Já para a PESSOA COM DEFICIÊNCIA, será analisado o seguinte:

- O grau da deficiência

- O comprometimento do orçamento do núcleo familiar de que trata o § 3º do art. 20 desta Lei exclusivamente com gastos médicos, com tratamentos de saúde, com fraldas, com alimentos especiais e com medicamentos do idoso ou da pessoa com deficiência não disponibilizados gratuitamente pelo SUS, ou com serviços não prestados pelo Suas, desde que comprovadamente necessários à preservação da saúde e da vida.

O grau da deficiência de que trata o inciso I do caput deste artigo será aferido por meio de instrumento de avaliação biopsicossocial, observados os termos dos §§ 1º e do art. da Lei nº 13.146, de 6 de julho de 2015, vejamos:

“Lei 14.146/15:

Art. 2º Considera-se pessoa com deficiência aquela que tem impedimento de longo prazo de natureza física, mental, intelectual ou sensorial, o qual, em interação com uma ou mais barreiras, pode obstruir sua participação plena e efetiva na sociedade em igualdade de condições com as demais pessoas.

§ 1º A avaliação da deficiência, quando necessária, será biopsicossocial, realizada por equipe multiprofissional e interdisciplinar e considerará:

I - os impedimentos nas funções e nas estruturas do corpo;

II - os fatores socioambientais, psicológicos e pessoais;

III - a limitação no desempenho de atividades; e

IV - a restrição de participação.

§ 2º O Poder Executivo criará instrumentos para avaliação da deficiência”.

“Lei 8742/93:

§ 6º A concessão do benefício ficará sujeita à avaliação da deficiência e do grau de impedimento de que trata o § 2o, composta por avaliação médica e avaliação social realizadas por médicos peritos e por assistentes sociais do Instituto Nacional de Seguro Social - INSS.

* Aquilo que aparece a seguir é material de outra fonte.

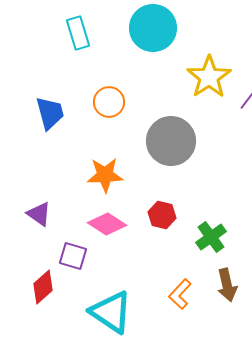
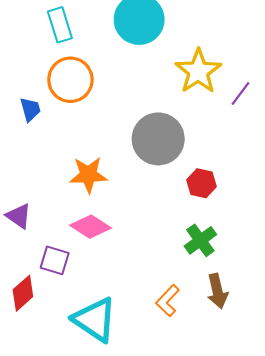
orange circle: (109, 102) -> (70, 80), moved, size x1.4
blue trapezoid: (50, 113) -> (30, 109), size x0.7
red hexagon: (162, 215) -> (201, 183), moved

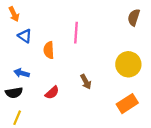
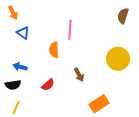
orange semicircle: (49, 50) -> (54, 50), moved
orange rectangle: (127, 104) -> (99, 104), moved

Art. 40-B. Enquanto não estiver regulamentado o instrumento de avaliação de que tratam os §§ 1º e do art. da Lei nº 13.146, de 6 de julho de 2015 (Estatuto da Pessoa com Deficiência), a concessão do benefício de prestação continuada à pessoa com deficiência ficará sujeita à avaliação do grau da deficiência e do impedimento de que trata o § 2º do art. 20 desta Lei, composta por avaliação médica e avaliação social realizadas, respectivamente, pela Perícia Médica Federal e pelo serviço social do INSS, com a utilização de instrumentos desenvolvidos especificamente para esse fim”.

Deste modo, conforme entendimento do Tema 185 do STJ e da recente alteração da Lei 8742/93, promovida pela Lei 1417/2021, resta devidamente provada a possibilidade de demonstração da condição de miserabilidade do beneficiado do BPC-Loas por outros meios de prova, quando a renda per capta do núcleo familiar for superior a ¼ do salário mínimo.